Supporters of abortion claim that it is necessary to give women freedom, to empower them, to guarantee them full equality with men. Despite the rhetoric of choice, women themselves say that they seek abortion not to empower themselves or improve their lives. They seek it because they know no other way out of their difficult circumstances, because they think they have no other choice.

This sad failure of many feminists to serve the best interests of women is largely due to abortion itself. Because of the prevalence of abortion and the logistical ease with which it can be obtained, the consequences of non-marital sex are not readily apparent to many women or men. With the consequences not obvious, the behavior seems less dangerous. Hence more non-marital sex and more unplanned pregnancies ... and more women trapped, making life and death decisions without the support and comfort of trusted spouses.

Though hailed as a women's right, abortion is seen by many men as a means to escape from their responsibilities as fathers. Many women say that they choose abortion in order to please their babies' fathers, who are insisting on abortion in ways ranging from passive aggression to true coercion. Thus, this sacrosanct feminist right has unburdened men of their rightful responsibilities, leaving women alone to cope with the unintended results of behavior in which they surely did not engage alone.

Once the difficult decision to abort has been made and executed, the emotional trauma that women face is typically far from over. Women who have had abortions face soul-wrenching feelings of guilt, loss, and regret. For many women, these feelings never go away. On each birthday that would have been, they think of the child who will never grow up. Each time they see children the same ages that their children would have been, they think of those lost boys and girls who once were and are no more. On the anniversaries of their abortions, they are plagued with guilt.

Emotional turmoil is not all. Many women face severe health problems due to their abortions. Some of the most common include: cervical incompetence, uterine perforation, and septicemia. A link with breast cancer has also been found.

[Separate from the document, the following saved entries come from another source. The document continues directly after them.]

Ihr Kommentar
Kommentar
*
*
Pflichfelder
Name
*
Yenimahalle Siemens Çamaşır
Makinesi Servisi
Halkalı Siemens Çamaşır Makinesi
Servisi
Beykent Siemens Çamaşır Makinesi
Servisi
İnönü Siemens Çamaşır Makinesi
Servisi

Contrary to the rhetoric of Roe, women still die from abortions. Carolina Gutierrez was the victim of a botched abortion that eventually claimed her life. A week before Christmas 1995, Gutierrez underwent an abortion at the Maber Medical Center, a storefront women's clinic in Miami's Little Havana. Sent home staggering from severe pain, Gutierrez telephoned the clinic for help several hours later. Clinic staff hung up on her. Frantically calling back again and again, she reached only an answering machine. No one ever called her back. Soon, no one would ever be able to call her again. Two days later, Gutierrez was rushed by ambulance to the hospital where she was diagnosed with septic shock. Her uterus had been perforated in two places, and a blood infection was spreading rapidly throughout her body. Carolina Gutierrez died six weeks later. She was 21-years-old. Her family will remember Christmas-time as the time when, alone and afraid, she set upon the path that led to her death.

Roe v. Wade was supposed to end horror stories like that of Carolina Gutierrez, but it has not. The sheer number of women being damaged by abortion is larger today than before Roe. There are several reasons for this.

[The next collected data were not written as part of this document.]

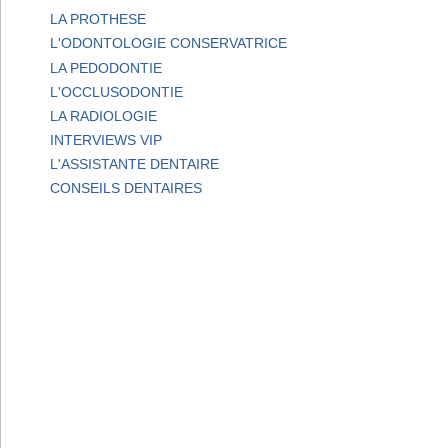
LA PROTHESE
L'ODONTOLOGIE CONSERVATRICE
LA PEDODONTIE
L'OCCLUSODONTIE
LA RADIOLOGIE
INTERVIEWS VIP
L'ASSISTANTE DENTAIRE
CONSEILS DENTAIRES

First of all, legalization has increased the number of women seeking abortions, thereby placing more women at risk.

Second, abortion is a lucrative practice. The incentive is to do as many abortions as possible, which hinders safety.

Third, abortion advocates, in their zeal to keep abortion legal, have made the prosecution of incompetent abortionists difficult. Pamela Maraldo, former president of the Planned Parenthood Federation of America, called abortion malpractice suits "bogus," evidence of "extremism" and "an irresponsible abuse of our court system by zealots who seek to intimidate doctors and control women's lives."

Controlling women's lives is not the issue. The last 24 years have shown that abortion is destroying lives ... women's, children's, families'. It is time to accept the fact that abortion has not helped women ... it has hurt them, and everybody else. It is time to join with Norma McCorvey, the "Jane Roe" of Roe v. Wade, who has realized the horror of abortion and embraced the sanctity of human life. It is time to stop the killing.